(Data excerpts)
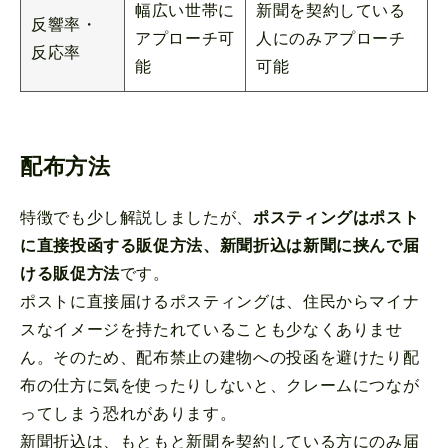
幅広い世帯に
新聞を契約している
反響率・
アプローチ可
人にのみアプローチ
反応率
能
可能
配布方法
特徴でも少し解説しましたが、
ポスティングはポスト
に直接投函する販促方法、新聞折込は新聞に挟んで届
ける販促方法
です。
ポストに直接届けるポスティングは、住民からマイナ
スなイメージを持たれていることも少なくありませ
ん。そのため、配布禁止の建物への投函を避けたり配
布の仕方に気を使ったりしないと、クレームにつなが
ってしまう恐れがあります。
新聞折込は、もともと新聞を契約している方にのみ届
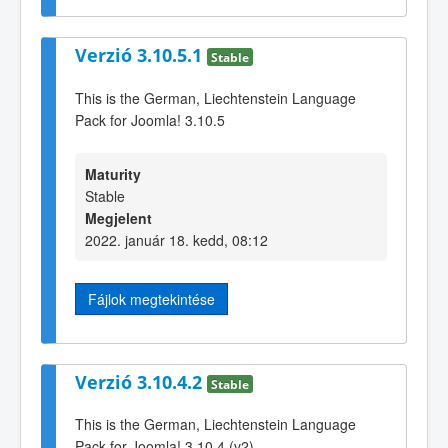
Verzió 3.10.5.1
Stable
This is the German, Liechtenstein Language
Pack for Joomla! 3.10.5
Maturity
Stable
Megjelent
2022. január 18. kedd, 08:12
Fájlok megtekintése
Verzió 3.10.4.2
Stable
This is the German, Liechtenstein Language
Pack for Joomla! 3.10.4 (v2)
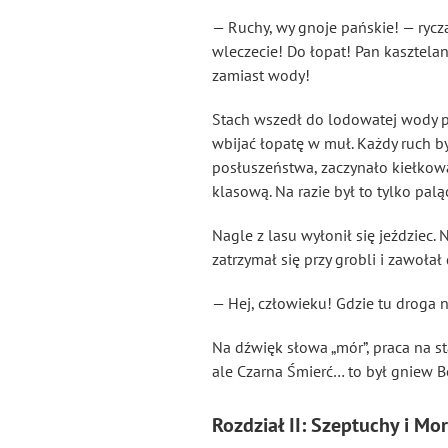
— Ruchy, wy gnoje pańskie! — rycz
wleczecie! Do łopat! Pan kasztelan
zamiast wody!
Stach wszedł do lodowatej wody po
wbijać łopatę w muł. Każdy ruch b
posłuszeństwa, zaczynało kiełkowa
klasową. Na razie był to tylko palą
Nagle z lasu wyłonił się jeździec. 
zatrzymał się przy grobli i zawoła
— Hej, człowieku! Gdzie tu droga
Na dźwięk słowa „mór”, praca na s
ale Czarna Śmierć… to był gniew Bo
Rozdział II: Szeptuchy i Mo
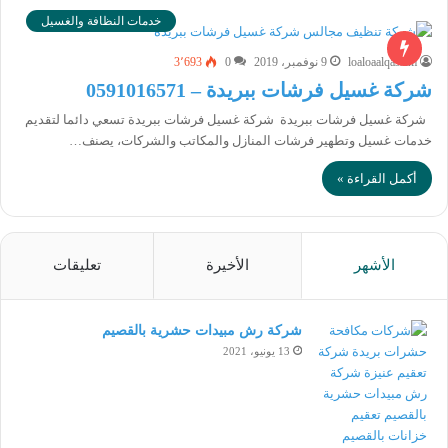
خدمات النظافة والغسيل
loaloaalqassim
9 نوفمبر، 2019
0
3٬693
شركة غسيل فرشات ببريدة – 0591016571
شركة غسيل فرشات ببريدة شركة غسيل فرشات ببريدة تسعي دائما لتقديم
خدمات غسيل وتطهير فرشات المنازل والمكاتب والشركات، يصنف…
أكمل القراءة »
الأشهر
الأخيرة
تعليقات
شركة رش مبيدات حشرية بالقصيم
13 يونيو، 2021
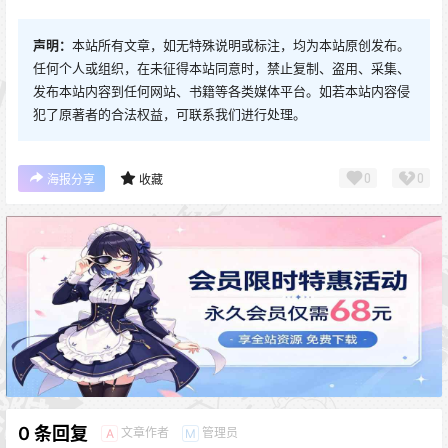
声明：
本站所有文章，如无特殊说明或标注，均为本站原创发布。
任何个人或组织，在未征得本站同意时，禁止复制、盗用、采集、
发布本站内容到任何网站、书籍等各类媒体平台。如若本站内容侵
犯了原著者的合法权益，可联系我们进行处理。
0
0
海报分享
收藏
0 条回复
文章作者
管理员
A
M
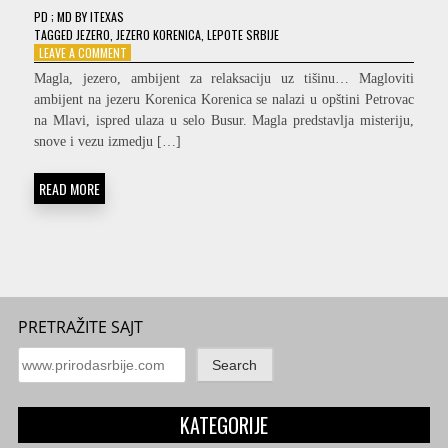
PD
; MD
BY
ITEXAS
TAGGED
JEZERO
,
JEZERO KORENICA
,
LEPOTE SRBIJE
ON
LEAVE A COMMENT
MAGLOVITI
Magla, jezero, ambijent za relaksaciju uz tišinu… Magloviti
AMBIJENT
ambijent na jezeru Korenica Korenica se nalazi u opštini Petrovac
NA
na Mlavi, ispred ulaza u selo Busur. Magla predstavlja misteriju,
JEZERU
KORENICA
snove i vezu izmedju […]
READ MORE
PRETRAŽITE SAJT
Search
KATEGORIJE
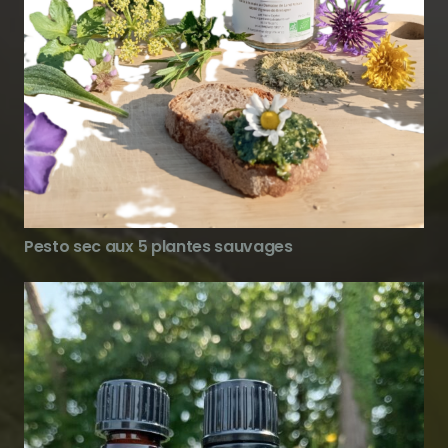
Pesto sec aux 5 plantes sauvages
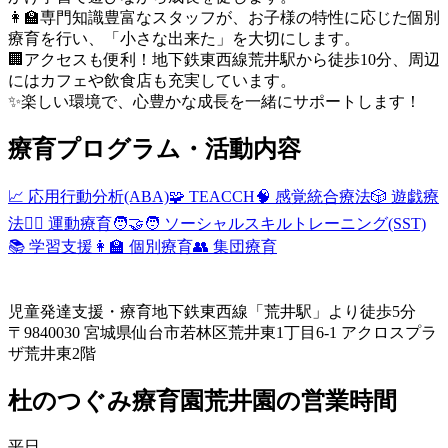
👩‍🏫専門知識豊富なスタッフが、お子様の特性に応じた個別
療育を行い、「小さな出来た」を大切にします。
🏢アクセスも便利！地下鉄東西線荒井駅から徒歩10分、周辺
にはカフェや飲食店も充実しています。
✨楽しい環境で、心豊かな成長を一緒にサポートします！
療育プログラム・活動内容
📈 応用行動分析(ABA)
🧩 TEACCH
🧠 感覚統合療法
🎲 遊戯療
法
🏃‍♀️ 運動療育
🧑‍🤝‍🧑 ソーシャルスキルトレーニング(SST)
📚 学習支援
👩‍🏫 個別療育
👥 集団療育
児童発達支援・療育
地下鉄東西線「荒井駅」より徒歩5分
〒9840030 宮城県仙台市若林区荒井東1丁目6-1 アクロスプラ
ザ荒井東2階
杜のつぐみ療育園荒井園の営業時間
平日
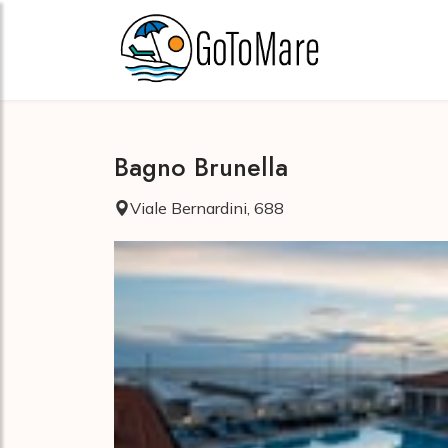
Bagno Brunella
Viale Bernardini, 688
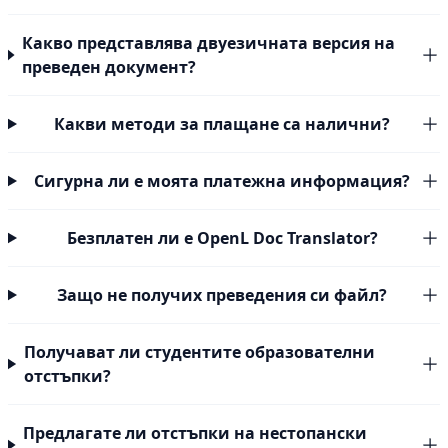
Какво представлява двуезичната версия на
преведен документ?
Какви методи за плащане са налични?
Сигурна ли е моята платежна информация?
Безплатен ли е OpenL Doc Translator?
Защо не получих преведения си файл?
Получават ли студентите образователни
отстъпки?
Предлагате ли отстъпки на нестопански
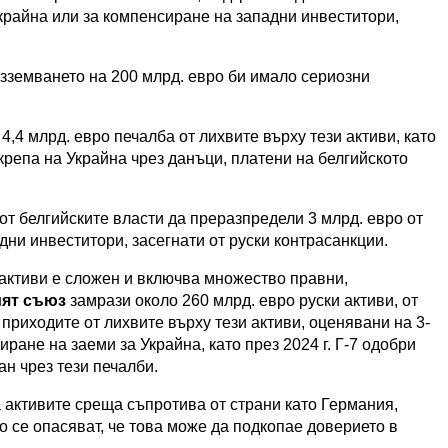
Украйна или за компенсиране на западни инвеститори,
изземването на 200 млрд. евро би имало сериозни
4,4 млрд. евро печалба от лихвите върху тези активи, като
дкрепа на Украйна чрез данъци, платени на белгийското
 от белгийските власти да преразпредели 3 млрд. евро от
ни инвеститори, засегнати от руски контрасанкции.
 активи е сложен и включва множество правни,
ият съюз
замрази около 260 млрд. евро руски активи, от
 приходите от лихвите върху тези активи, оценявани на 3-
ране на заеми за Украйна, като през 2024 г. Г-7 одобри
ан чрез тези печалби.
 активите среща съпротива от страни като Германия,
 се опасяват, че това може да подкопае доверието в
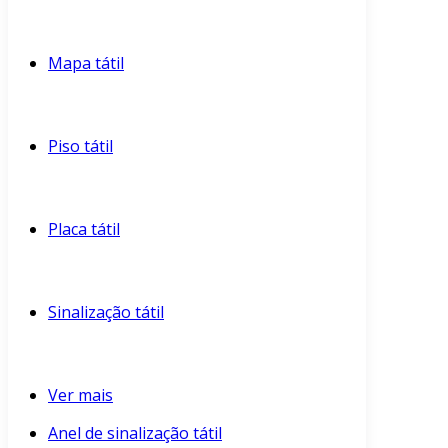
Mapa tátil
Piso tátil
Placa tátil
Sinalização tátil
Ver mais
Anel de sinalização tátil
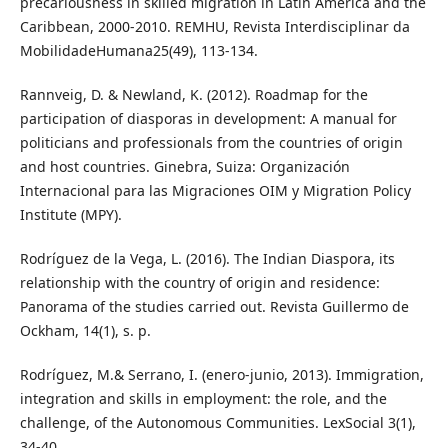
precariousness in skilled migration in Latin America and the
Caribbean, 2000-2010. REMHU, Revista Interdisciplinar da
MobilidadeHumana25(49), 113-134.
Rannveig, D. & Newland, K. (2012). Roadmap for the
participation of diasporas in development: A manual for
politicians and professionals from the countries of origin
and host countries. Ginebra, Suiza: Organización
Internacional para las Migraciones OIM y Migration Policy
Institute (MPY).
Rodríguez de la Vega, L. (2016). The Indian Diaspora, its
relationship with the country of origin and residence:
Panorama of the studies carried out. Revista Guillermo de
Ockham, 14(1), s. p.
Rodríguez, M.& Serrano, I. (enero-junio, 2013). Immigration,
integration and skills in employment: the role, and the
challenge, of the Autonomous Communities. LexSocial 3(1),
34-40.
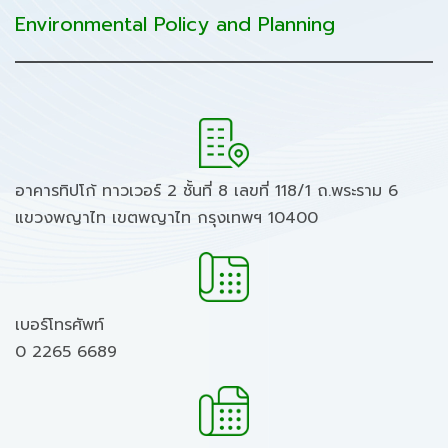
Environmental Policy and Planning
อาคารทิปโก้ ทาวเวอร์ 2 ชั้นที่ 8 เลขที่ 118/1 ถ.พระราม 6
แขวงพญาไท เขตพญาไท กรุงเทพฯ 10400
เบอร์โทรศัพท์
0 2265 6689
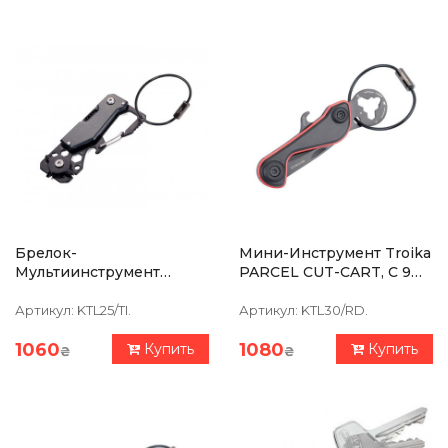
Брелок-
Мини-Инструмент Troika
Мультиинструмент
PARCEL CUT-CART, С 9
Troika Toolinator, 10
Функциями, Карабин,
Функций, Черный
Красный
Артикул:
KTL25/TI.
Артикул:
KTL30/RD.
1060
1080
Купить
Купить
₴
₴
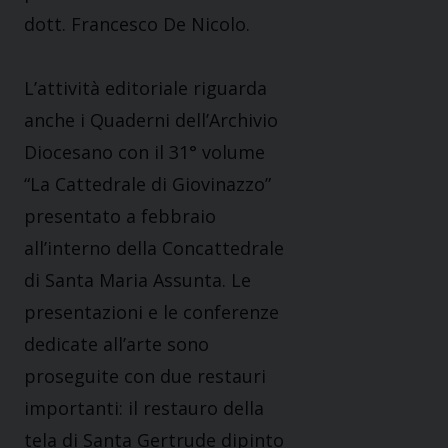
dott. Francesco De Nicolo.
L’attività editoriale riguarda
anche i Quaderni dell’Archivio
Diocesano con il 31° volume
“La Cattedrale di Giovinazzo”
presentato a febbraio
all’interno della Concattedrale
di Santa Maria Assunta. Le
presentazioni e le conferenze
dedicate all’arte sono
proseguite con due restauri
importanti: il restauro della
tela di Santa Gertrude dipinto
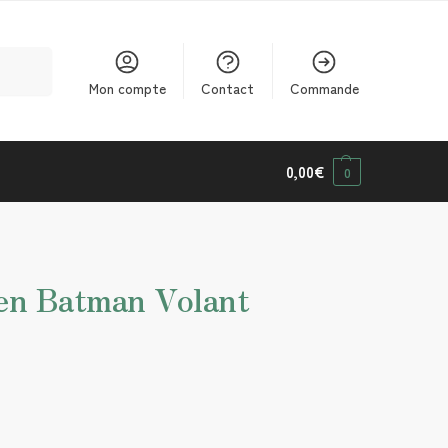
cherche
Mon compte
Contact
Commande
0,00
€
0
 en Batman Volant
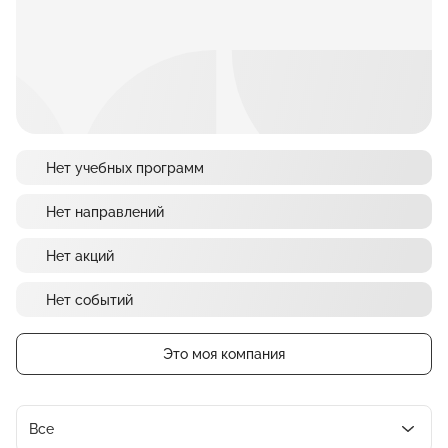
Нет учебных программ
Нет направлений
Нет акций
Нет событий
Это моя компания
Все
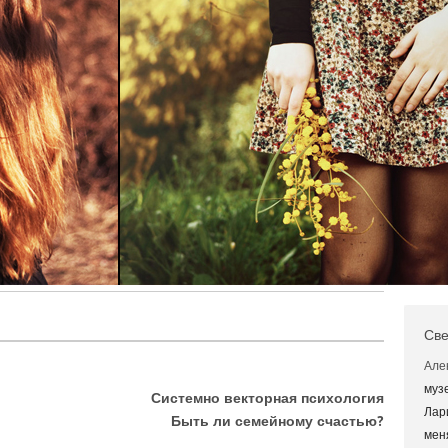
Све
Але
муз
Системно векторная психология
Лар
Быть ли семейному счастью?
мен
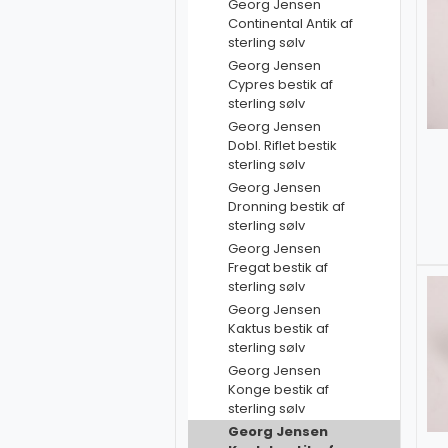
Georg Jensen
Continental Antik af
sterling sølv
Georg Jensen
Cypres bestik af
sterling sølv
Georg Jensen
Dobl. Riflet bestik
sterling sølv
Georg Jensen
Dronning bestik af
sterling sølv
Georg Jensen
Fregat bestik af
sterling sølv
Georg Jensen
Kaktus bestik af
sterling sølv
Georg Jensen
Konge bestik af
sterling sølv
Georg Jensen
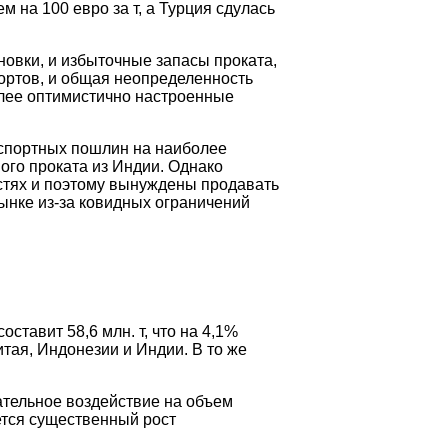
м на 100 евро за т, а Турция сдулась
новки, и избыточные запасы проката,
портов, и общая неопределенность
олее оптимистично настроенные
спортных пошлин на наиболее
ого проката из Индии. Однако
остях и поэтому вынуждены продавать
ынке из-за ковидных ограничений
тавит 58,6 млн. т, что на 4,1%
тая, Индонезии и Индии. В то же
ательное воздействие на объем
ется существенный рост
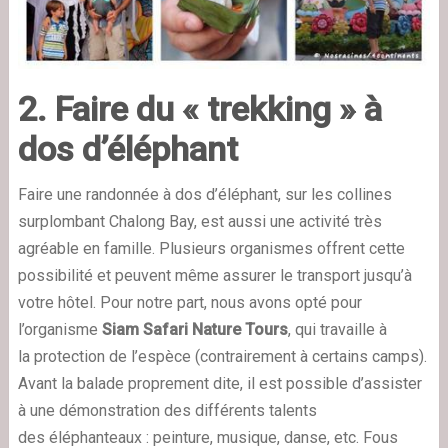
2. Faire du « trekking » à
dos d’éléphant
Faire une randonnée à dos d’éléphant,
sur les collines
surplombant Chalong Bay
, est aussi une activité très
agréable en famille. Plusieurs organismes offrent cette
possibilité et peuvent même assurer le transport jusqu’à
votre hôtel. Pour notre part, nous avons opté pour
l’organisme
Siam Safari Nature Tours
, qui travaille à
la protection de l’espèce (contrairement à certains camps).
Avant la balade proprement dite, il est possible d’assister
à une démonstration des différents talents
des éléphanteaux : peinture, musique, danse, etc. Fous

ACTION ITEM:
Could you reproduce exactly, and only, the lines from the start of the records through the line containing "Fájlok megtekintése", leaving out the pictures?

OUTPUT OF THE TASK:
幅広い世帯に
新聞を契約している
反響率・
アプローチ可
人にのみアプローチ
反応率
能
可能
配布方法
特徴でも少し解説しましたが、
ポスティングはポスト
に直接投函する販促方法、新聞折込は新聞に挟んで届
ける販促方法
です。
ポストに直接届けるポスティングは、住民からマイナ
スなイメージを持たれていることも少なくありませ
ん。そのため、配布禁止の建物への投函を避けたり配
布の仕方に気を使ったりしないと、クレームにつなが
ってしまう恐れがあります。
新聞折込は、もともと新聞を契約している方にのみ届
Verzió 3.10.5.1
Stable
This is the German, Liechtenstein Language
Pack for Joomla! 3.10.5
Maturity
Stable
Megjelent
2022. január 18. kedd, 08:12
Fájlok megtekintése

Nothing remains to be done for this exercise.